Video S5. Longitudinal time-lapse intravital imaging of the retina of the same LYSM.TDRFP mouse affected by experimental autoimmune uveoretinitis (EAU), 28 days after immunization (peak of disease). Three-dimensional 1,400 μm × 1,400 μm × 300 μm fluorescence images were acquired every minute, over 20 min in the retina of LysM.tdRFP mice affected by EAU, at day 28. The LysM cells are depicted in red, whereas the autofluorescence of the retinal pigment epithelium is depicted in blue. z-step = 6 μm.
Video S6. Longitudinal time-lapse intravital imaging of the retina of a EGFP mouse affected by experimental autoimmune uveoretinitis (EAU) at day 7 after immunization with interphotoreceptor retinoid-binding protein PEPTIDE 1–20 (pre-onset of disease). Three-dimensional 1,400 μm × 1,400 μm × 300 μm fluorescence images were acquired every minute, over 20 min in the retina of EGFP mice affected by EAU, at day 7, 11, 14, 21, and 28 after immunization. The EGFP cells, microglia and macrophages, are depicted in green, whereas the vasculature labeled by rhodamine is depicted in red. z-step = 6 μm. The sessile cells with a high number of processes are resting microglia. Activated microglia and peripheral macrophages adopt an amoeboid morphology indicative for their shift towards an activated phenotype.
Video S7. Longitudinal time-lapse intravital imaging of the retina of the same EGFP mouse affected bY experimental autoimmune uveoretinitis (EAU) as in Video S4 in Supplementary Material, at day 14 after immunization (onset of disease). Three-dimensional 1,400 μm × 1,400 μm × 300 μm fluorescence images were acquired every minute, over 20 min in the retina of EGFP mice affected by EAU. The EGFP cells, microglia and macrophages, are depicted in green, whereas the vasculature labeled by rhodamine is depicted in red. z-step = 6 μm.

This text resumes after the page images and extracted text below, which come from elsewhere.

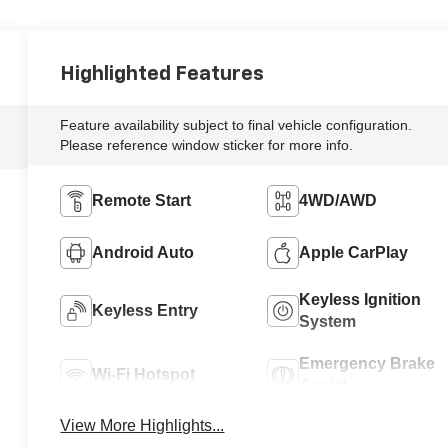
Highlighted Features
Feature availability subject to final vehicle configuration.
Please reference window sticker for more info.
Remote Start
4WD/AWD
Android Auto
Apple CarPlay
Keyless Ignition
Keyless Entry
System
Emergency Brake
Wi-Fi Hotspot
Assist
View More Highlights...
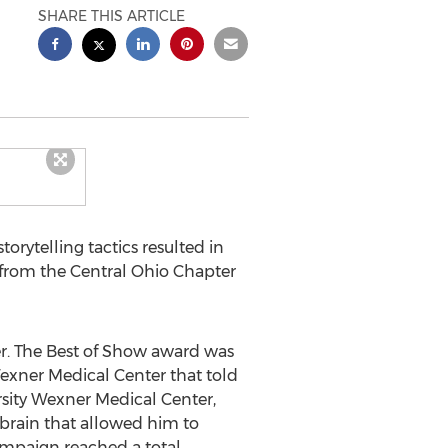
SHARE THIS ARTICLE
orytelling tactics resulted in
 from the Central Ohio Chapter
r. The Best of Show award was
exner Medical Center that told
rsity Wexner Medical Center,
 brain that allowed him to
campaign reached a total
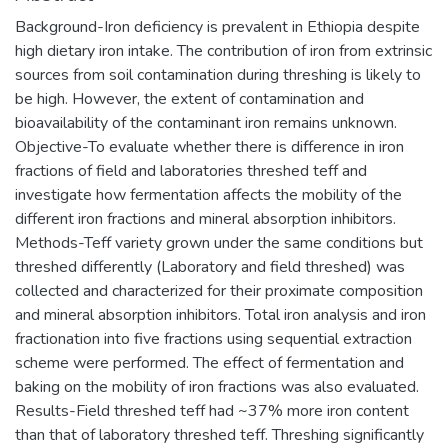
Background-Iron deficiency is prevalent in Ethiopia despite
high dietary iron intake. The contribution of iron from extrinsic
sources from soil contamination during threshing is likely to
be high. However, the extent of contamination and
bioavailability of the contaminant iron remains unknown.
Objective-To evaluate whether there is difference in iron
fractions of field and laboratories threshed teff and
investigate how fermentation affects the mobility of the
different iron fractions and mineral absorption inhibitors.
Methods-Teff variety grown under the same conditions but
threshed differently (Laboratory and field threshed) was
collected and characterized for their proximate composition
and mineral absorption inhibitors. Total iron analysis and iron
fractionation into five fractions using sequential extraction
scheme were performed. The effect of fermentation and
baking on the mobility of iron fractions was also evaluated.
Results-Field threshed teff had ~37% more iron content
than that of laboratory threshed teff. Threshing significantly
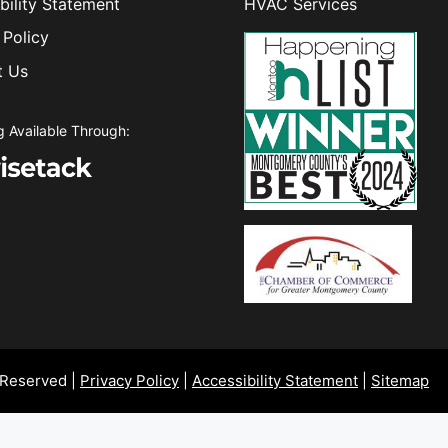
bility Statement
HVAC Services
 Policy
t Us
g Available Through:
 Reserved |
Privacy Policy
|
Accessibility Statement
|
Sitemap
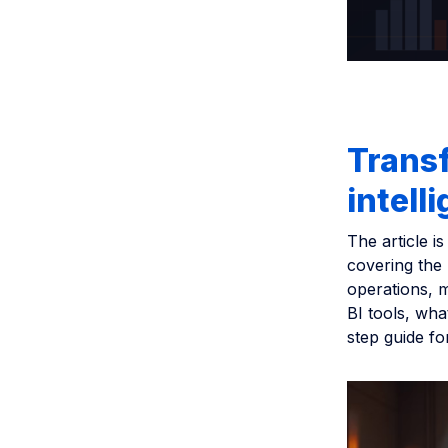
Transf
intell
The article i
covering the
operations, m
BI tools, wha
step guide fo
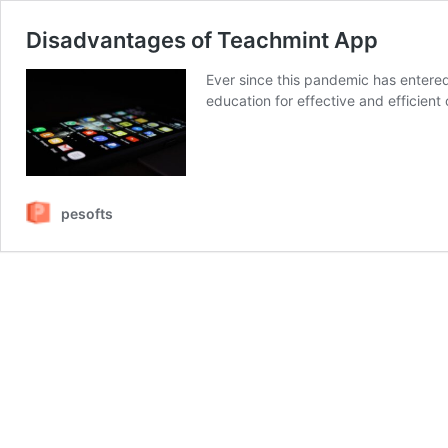
Disadvantages of Teachmint App
Ever since this pandemic has entered 
education for effective and efficient 
pesofts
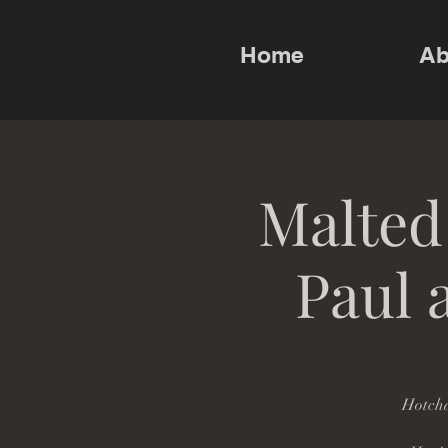
Home
Ab
Malted
Paul 
Hotcha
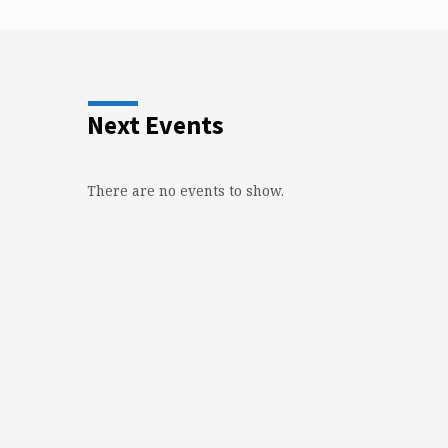
Next Events
There are no events to show.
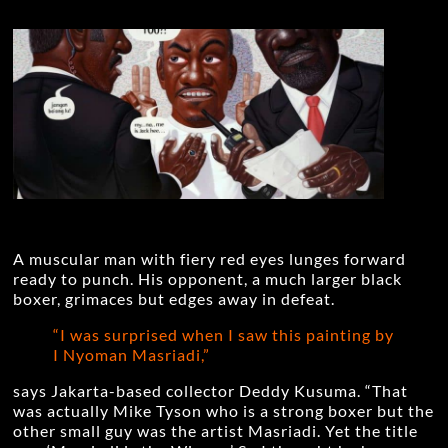
A muscular man with fiery red eyes lunges forward
ready to punch. His opponent, a much larger black
boxer, grimaces but edges away in defeat.
“I was surprised when I saw this painting by
I Nyoman Masriadi,”
says Jakarta-based collector Deddy Kusuma. “That
was actually Mike Tyson who is a strong boxer but the
other small guy was the artist Masriadi. Yet the title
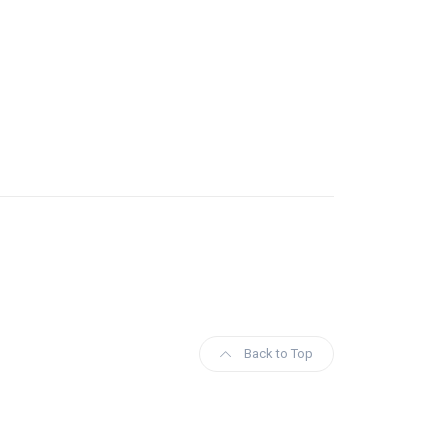
Back to Top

Video S8. Longitudinal time-lapse intravital imaging of the retina of the same EGFP mouse affected bY experimental autoimmune uveoretinitis (EAU) as in Videos S4 and S5 in Supplementary Material, at day 21 after immunization (peak of disease). Three-dimensional 1,400 μm × 1,400 μm × 300 μm fluorescence images were acquired every minute, over 20 min in the retina of EGFP mice affected by EAU. The EGFP cells, microglia and macrophages, are depicted in green, whereas the vasculature labeled by rhodamine is depicted in red. z-step = 6 μm.
Video S9. Longitudinal time-lapse intravital imaging of the retina of the same EGFP mouse affected by experimental autoimmune uveoretinitis (EAU) as in Videos S4–S6 in Supplementary Material, at day 28 after immunization (peak of disease). Three-dimensional 1,400 μm × 1,400 μm × 300 μm fluorescence images were acquired every minute, over 20 min in the retina of EGFP mice affected by EAU. The EGFP cells, microglia, and macrophages, are depicted in green, whereas the vasculature labeled by rhodamine is depicted in red. z-step = 6 μm.

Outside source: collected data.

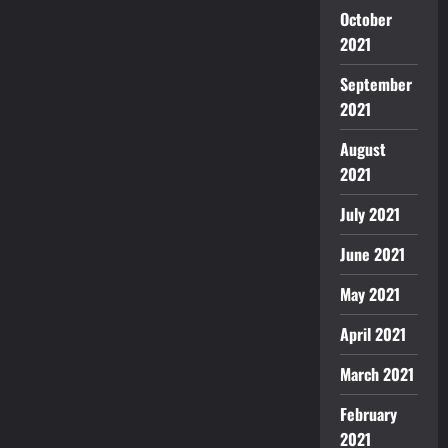
October
2021
September
2021
August
2021
July 2021
June 2021
May 2021
April 2021
March 2021
February
2021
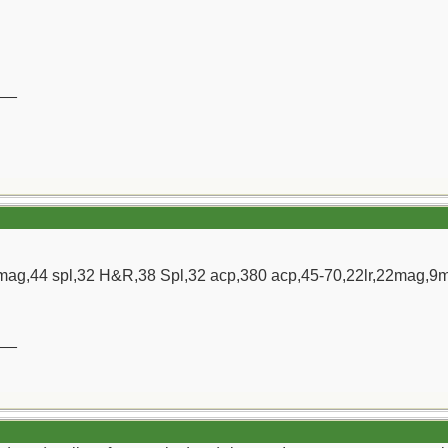
__
ag,44 spl,32 H&R,38 Spl,32 acp,380 acp,45-70,22lr,22mag,9m
__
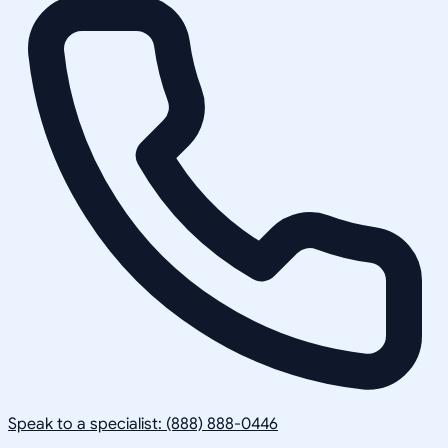
Speak to a specialist: (888) 888-0446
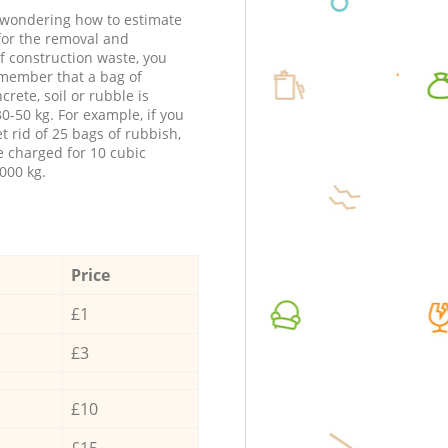
e wondering how to estimate
 for the removal and
f construction waste, you
member that a bag of
ncrete, soil or rubble is
0-50 kg. For example, if you
t rid of 25 bags of rubbish,
e charged for 10 cubic
000 kg.
Price
£1
£3
£10
£15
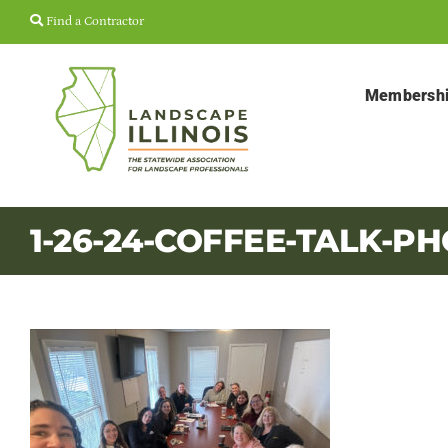
Skip
Find a Contractor
to
content
Membersh
1-26-24-COFFEE-TALK-P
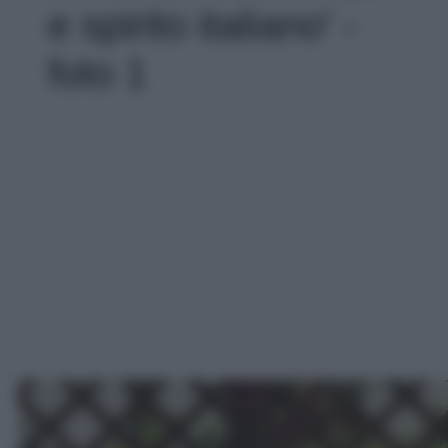
e spirito italiano' -
foto 1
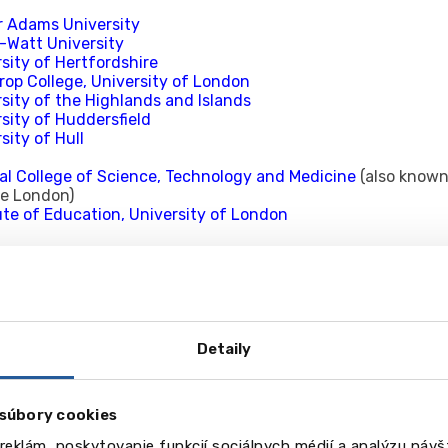
r Adams University
t-Watt University
sity of Hertfordshire
rop College, University of London
sity of the Highlands and Islands
sity of Huddersfield
sity of Hull
al College of Science, Technology and Medicine
(also known
ge London)
ute of Education, University of London
University
sity of Kent
s College London
ton University
sity of Central Lancashire
Detaily
ster University
sity of Leeds
 Beckett University
(formerly Leeds Metropolitan University
súbory cookies
College of Art
Trinity University
reklám, poskytovanie funkcií sociálnych médií a analýzu náv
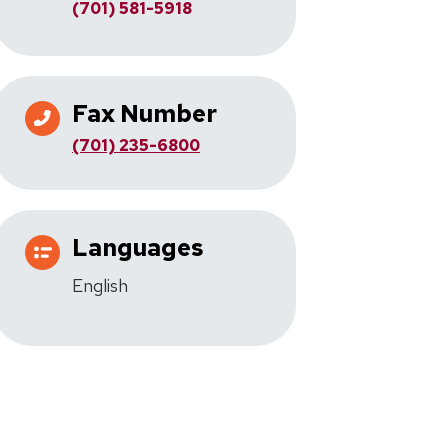
(701) 581-5918
Fax Number
(701) 235-6800
Languages
English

Video S10. Time-lapse intravital imaging of the retina of a healthy CERTN L15 mouse reveals neuronal calcium and, hence, neuronal function is not disturbed by the laser beam during multiphoton microscopy. Three-dimensional 1,400 μm × 1,400 μm × 300 μm FRET ratio images were acquired every minute, over 20 min in the retina of healthy CerTN L15 mice. In this mouse strain, some neuronal subsets express the TN L15 genetically encoded Ca2+ biosensor. The TN L15 biosensor is a FRET-biosensor based on Troponin C, a calcium-sensitive protein. The FRET pair contains Cerulean (cyan fluorescence) as donor and Citrine (yellow fluorescence) as acceptor. We used a three channel-based ratiometric FRET evaluation method to calculate the FRET ratio in the neurons and to evaluate the sustained neuronal calcium concentration. z-step = 6 μm.
Video S11. Time-lapse intravital imaging of the retina of a CERTN L15 mouse affected by experimental autoimmune uveoretinitis (EAU), 21 days after immunization with interphotoreceptor retinoid-binding protein peptide 1–20 (peak of disease). Three-dimensional 1,400 μm × 1,400 μm × 300 μm FRET ratio images were acquired every minute, over 20 min in the retina of CerTN L15 mice affected by EAU at days 7, 11, 14, 21, and 28 after immunization. z-step = 6 μm.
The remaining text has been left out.